Timnas Indonesia sudah gagal lolos ke Piala Dunia 2026. Pembinaan usia muda di tanah air pun menjadi sorotan media Belanda.
Pada pekan lalu, Indonesia dipastikan gagal lolos ke Piala Dunia 2026. Tim Merah-Putih kalah 2-3 dari Arab Saudi dan tumbang 0-1 melawan Irak hingga harus mengubur mimpi berlaga di pesta sepakbola sejagad tahun depan.
Indonesia mencetak sejarah dengan menjadi negara ASEAN pertama yang lolos ke babak keempat. Kini, Indonesia diisi oleh banyak pemain naturalisasi.
Sebagai gambarannya, dalam starting XI Indonesia melawan Irak, cuma ada dua orang pemain yang lahir dari kompetisi lokal. Ricky Kambuaya dan Rizky Ridho merupakan pemain itu.
Akibat dari kegagalan itu sudah jelas. Patrick Kluivert dan semua staf pelatih asal Belanda sudah meninggalkan posnya sebagai juru taktik Timnas Indonesia.
Media Belanda, NOS, yang menyorot pembinaan usia muda di Indonesia. Mereka membandingkan dengan penempaan yang dilakukan di Negeri Kincir Angin.
“Saat Frenkie de Jong berusia 12 tahun, ada banyak pelatih usia muda profesional yang bekerja pada talentanya setiap hari selama bertahun-tahun.

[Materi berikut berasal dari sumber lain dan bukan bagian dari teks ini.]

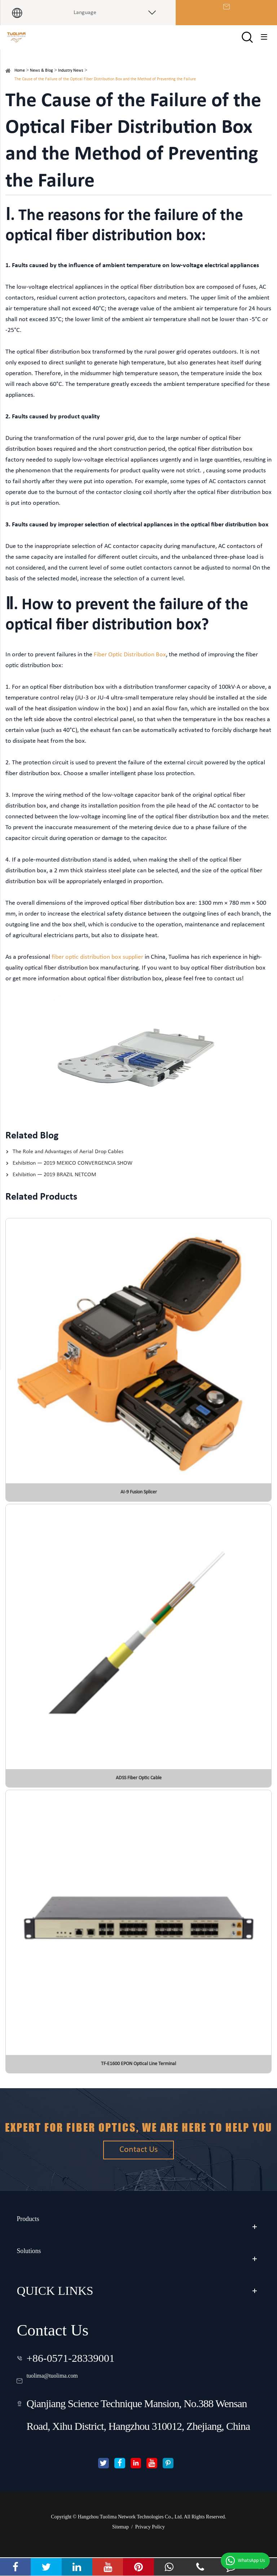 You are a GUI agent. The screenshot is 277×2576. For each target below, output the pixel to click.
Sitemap (120, 2545)
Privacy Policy (150, 2545)
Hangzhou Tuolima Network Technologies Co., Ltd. (130, 2535)
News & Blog (41, 80)
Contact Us (138, 2178)
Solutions (39, 2268)
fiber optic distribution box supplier (97, 966)
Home (19, 80)
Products (38, 2236)
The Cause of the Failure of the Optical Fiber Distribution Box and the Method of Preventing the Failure (105, 88)
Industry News (70, 80)
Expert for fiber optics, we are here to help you (138, 2136)
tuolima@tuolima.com (74, 2390)
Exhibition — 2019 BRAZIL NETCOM (54, 1184)
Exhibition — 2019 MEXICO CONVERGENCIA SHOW (72, 1172)
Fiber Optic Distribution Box (130, 664)
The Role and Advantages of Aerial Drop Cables (68, 1161)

Sementara pemain muda Indonesia, Andi Fatih, dia hanya mempunyai kakeknya untuk membantunya, menendang bola dengannya di lapangan dekat rumahnya di Jakarta,” kata NOS membuka tulisannya.
Banyaknya pemain naturalisasi di tubuh Timnas, dipertanyakan oleh NOS. Memang, naturalisasi tak cuma dilakukan PSSI di level Timnas senior. Ada juga di kelompok umur U-17, U-23, juga Timnas putri.

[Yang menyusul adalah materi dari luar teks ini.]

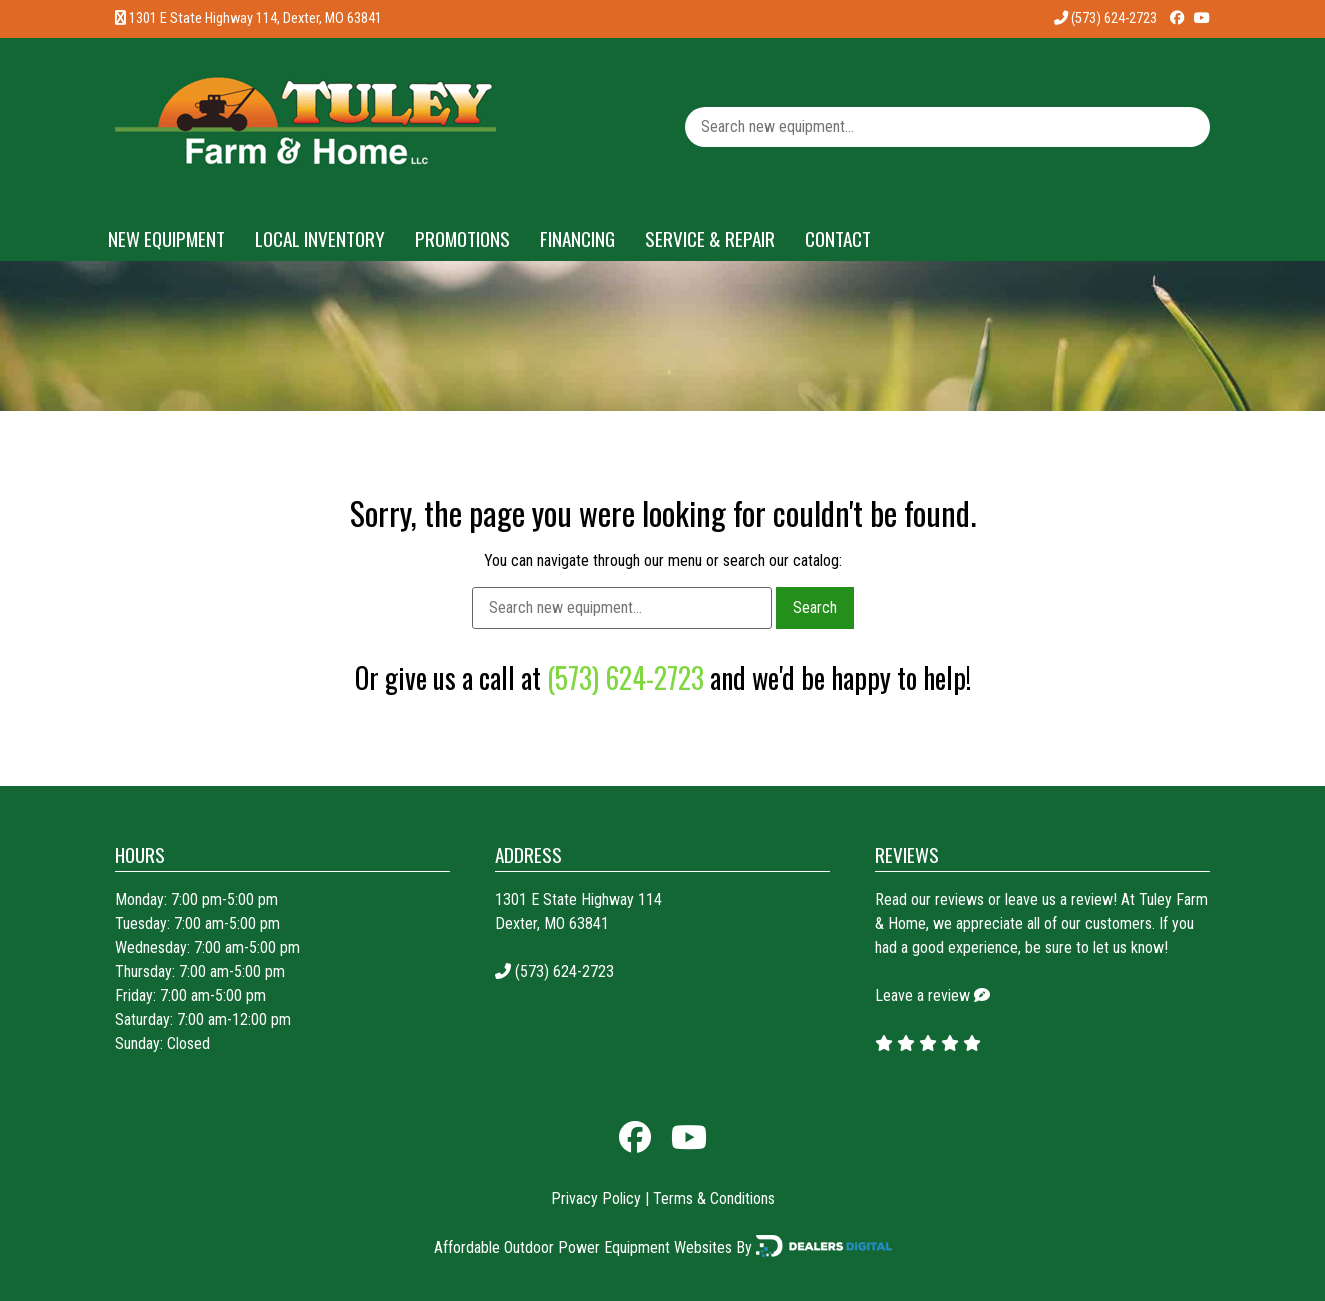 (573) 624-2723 (1105, 18)
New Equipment (166, 238)
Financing (577, 238)
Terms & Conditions (714, 1198)
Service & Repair (710, 238)
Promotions (462, 238)
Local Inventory (320, 238)
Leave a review (922, 995)
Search (815, 607)
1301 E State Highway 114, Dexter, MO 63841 (255, 18)
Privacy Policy (596, 1198)
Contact (838, 238) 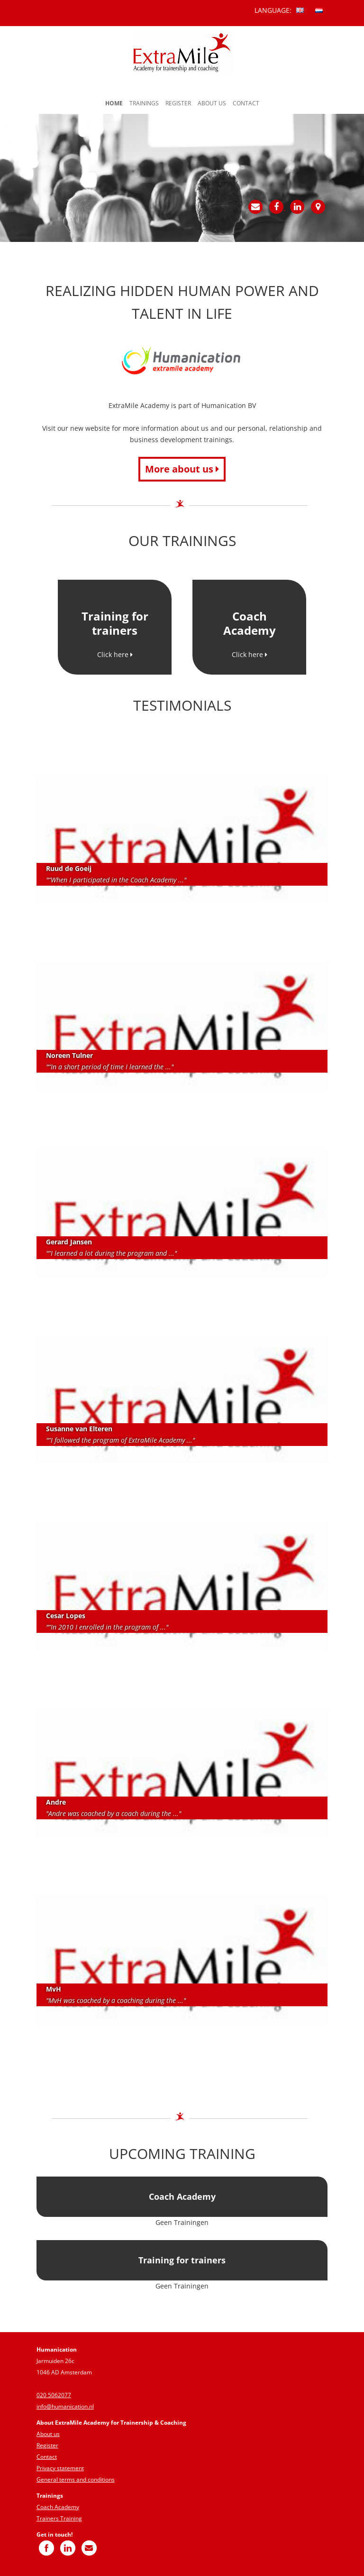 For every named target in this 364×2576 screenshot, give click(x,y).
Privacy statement (60, 2468)
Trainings (144, 103)
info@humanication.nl (65, 2406)
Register (178, 103)
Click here (115, 654)
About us (212, 103)
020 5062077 (53, 2395)
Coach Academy (57, 2507)
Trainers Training (59, 2518)
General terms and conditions (75, 2479)
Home (114, 103)
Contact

NOS lantas mempertanyakan bagaimana sepakbola Indonesia akan bisa mengembangkan sepakbola dengan lebih mandiri dengan memperbesar peran pelatih dan pemain lokal. Cerita Andi Fatih yang digarisbawahi, seorang pemain muda di Jakarta cuma berlatih dengan kakeknya, kurang mendapat sentuhan pelatih profesional usia muda.
Pelatih asal Belanda, Edwin Klok, yang kini bekerja untuk Persis Solo sebagai pemandu bakat dan peran teknik, menjelaskan kepada NOS mengenai kondisi pembinaan usia muda di Indonesia.
“Beberapa akademi pemain muda di sini hampir tidak mampu memenuhi kebutuhan finansial. Ada klub profesional yang mewajibkan orangtua harus membayar agar anaknya bisa berpartisipasi dalam sebuah program. Begitulah usaha mereka mencoba untuk menutupi biaya operasional,” kata Klok dalam wawancara dengan NOS.
“Anda tak bisa membandingkan Indonesia dengan negara lain, seperti Belanda. Sepakbola amatir tidak ada. Ada turnamen kecil, tapi tidak ada piramida sepakbola yang lengkap.”
“Pemain yang terlambat menjadi pesepakbola kurang fondasi. Banyak talenta Indonesia yang saya lihat mempunyai kemampuan dribble yang bagus, tapi mereka tidak tahu alur bermain dan kurang keahlian taktis.”
“Pemain harus ditemukan lebih awal dan dikembangkan di klub dengan visi jelas. Lantas, anda mempunyai kesempatan emas di sini –dengan ratusan juta anak-anak,” kata dia menambahkan.
Fatih adalah salah satu bocah yang beruntung. Dia mendapat tempaan dari Asiana Soccer School, hingga bisa menembus skuad Timnas U-17 yang akan berlaga di Piala Dunia U-17 2025 bulan depan. Asiana Soccer School merupakan salah satu klub yang mempunyai fasilitas bagus dan pelatih yang mumpuni juga.
“Pertama-tama, banyak pemain muda di sini bahkan tak berani bermimpi besar. Mereka bahkan tak bisa membayangkan bisa mencapai level tertinggi,” kata pelatih Asiana Soccer School, Astino Taufik.
“Dan kami belum mempunyai jaringan pencari bakat yang luas di sini, yang menemukan bakat. Lalu, bagaimana anda menentukan pemain mana yang tampil konsisten dan kepada siapa anda menginvestasikan waktu anda?”
“Kami beruntung, dengan lapangan dan fasilitas yang bagus. Malangnya itu tak bisa terjadi pada banyak klub lain.” kata dia menambahkan.